*About this task*. Work out how many lines in the data hold the string "línia". Reply with only that number.

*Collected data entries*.
=== Section Start ===
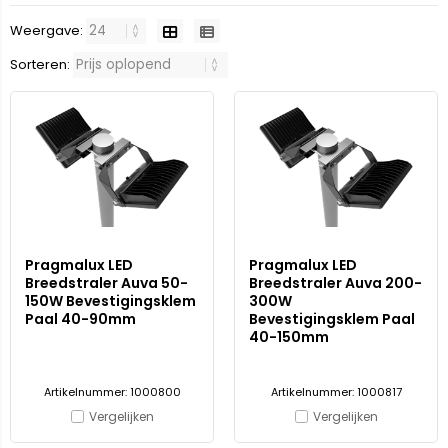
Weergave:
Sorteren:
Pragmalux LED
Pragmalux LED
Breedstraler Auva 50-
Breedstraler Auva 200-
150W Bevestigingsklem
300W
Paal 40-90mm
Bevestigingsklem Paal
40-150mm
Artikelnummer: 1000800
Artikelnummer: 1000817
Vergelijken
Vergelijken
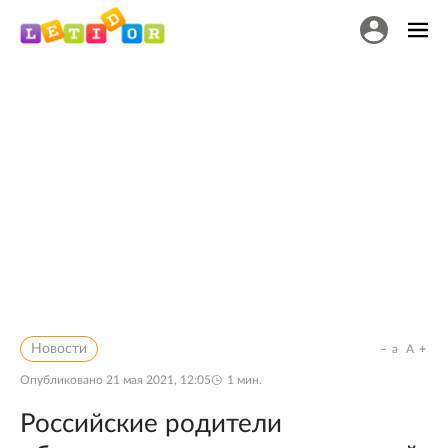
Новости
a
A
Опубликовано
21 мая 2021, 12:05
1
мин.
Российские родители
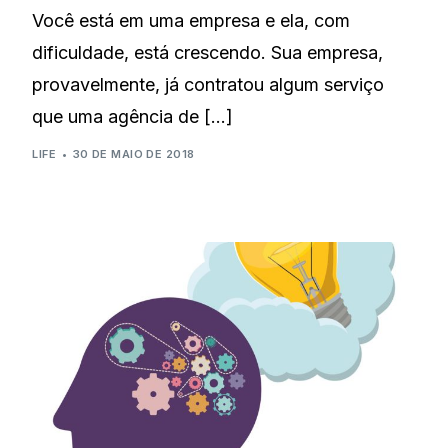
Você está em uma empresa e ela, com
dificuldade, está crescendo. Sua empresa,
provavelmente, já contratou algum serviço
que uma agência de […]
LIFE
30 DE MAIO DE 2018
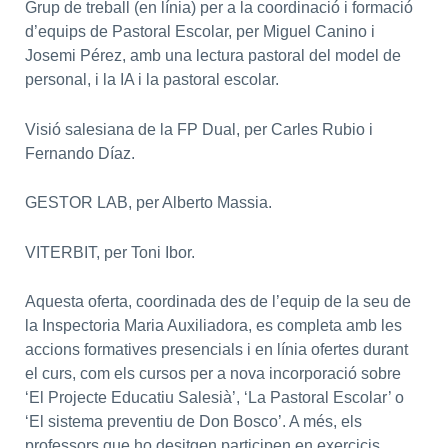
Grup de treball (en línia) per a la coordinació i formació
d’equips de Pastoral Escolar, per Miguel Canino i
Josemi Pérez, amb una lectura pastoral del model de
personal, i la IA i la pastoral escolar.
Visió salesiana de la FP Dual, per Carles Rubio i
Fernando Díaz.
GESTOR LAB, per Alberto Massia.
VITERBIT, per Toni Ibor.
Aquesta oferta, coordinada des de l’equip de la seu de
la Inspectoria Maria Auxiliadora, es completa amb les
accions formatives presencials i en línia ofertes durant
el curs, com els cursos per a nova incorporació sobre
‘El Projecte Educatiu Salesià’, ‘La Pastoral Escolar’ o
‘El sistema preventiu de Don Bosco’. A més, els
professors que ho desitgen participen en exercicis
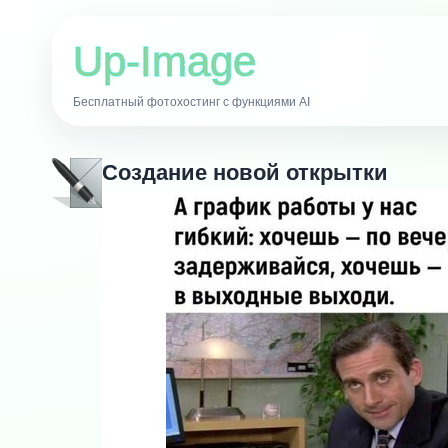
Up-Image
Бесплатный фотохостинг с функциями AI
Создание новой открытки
=== Section End ===
*Reply to the task*. 2